Eine eigene Gesellschaft

Aber ein Großteil der Nutzer von Offshore-Konten und Briefkastenfirmen betrachtet sich ohnehin nicht mehr als Teil der Gesellschaft oder der Gesellschaften, in denen man sich bewegt. Man nutzt zwar gern ihre Vorteile, deren Rechtsordnung und deren Sicherheitsleistungen, aber man glaubt ihnen nichts zu schulden. Die Clique, die ihre Geschäfte via Panama und Konsortenstaaten führt, ist eine eigene Gesellschaft geworden, die sich staatsfern zu organisieren begonnen hat und in der Potentanten und unsaubere Demokraten sich mit Mafiosi, überbezahlten Rennfahrern oder Tennisspielern, aber auch vorgeblich seriösen Unternehmern und Managern sowie weniger seriösen Verbandsfunktionären mischen. Der englische Politologe Ronen Palan nennt sie eine "globe-trotting elite", es ist eine abgehobene Geld-Elite. Sie alle eint, dass sie ihren Reichtum (oder den einer Firma) in einem Maß und in einer Art und Weise mehren wollen, der bei den weniger Begüterten als unanständig gilt.

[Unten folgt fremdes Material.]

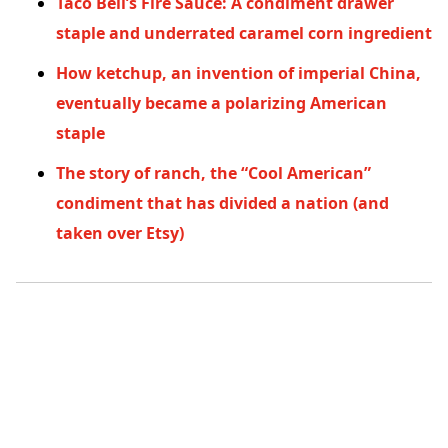
Taco Bell’s Fire Sauce: A condiment drawer
staple and underrated caramel corn ingredient
How ketchup, an invention of imperial China,
eventually became a polarizing American
staple
The story of ranch, the “Cool American”
condiment that has divided a nation (and
taken over Etsy)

Panama muss zu weiterer Regulierung führen

Die Finanzindustrie gilt in den Gesellschaften, aus der sich diese Clique entfernt hat, seit den Erfahrungen in der Finanzkrise endgültig nicht mehr als seriös. Das Ergebnis, darauf verweist das IW, war ein Mehr an Regulierung. Was die Geschäfte in den Offshore-Paradiesen mutmaßlich noch befördert hat. Die Panama-Papers müssen und werden daher zu weiterer Regulierung führen. Und zur Schließung der Steueroasen, zur Beendigung der komplexen Geschäfte über undurchsichtige Konstrukte, zum Eindämmen der Steuervermeidungsmöglichkeiten. Es wird ein langsamer Prozess sein, das hat man im Fall der Schweiz gesehen, aber was noch übrig ist an solchen Steueroptimierungs- und Reichtumsvermehrungsinseln hat mutmaßlich weniger Einfluss in Washington oder Brüssel oder Berlin als die Regierung in Bern. Allenfalls in London dürften sie noch Fürsprecher haben, aber das unfeine Gespinst zwischen City, Westminster und den kleinen Überseegebieten, einst Kronkolonien, sollte auch bald der Vergangenheit angehören. Denn es gibt keinen vernünftigen oder sauberen Grund, an solchen Plätzen Geschäfte zu machen oder dort sein Geld zu platzieren.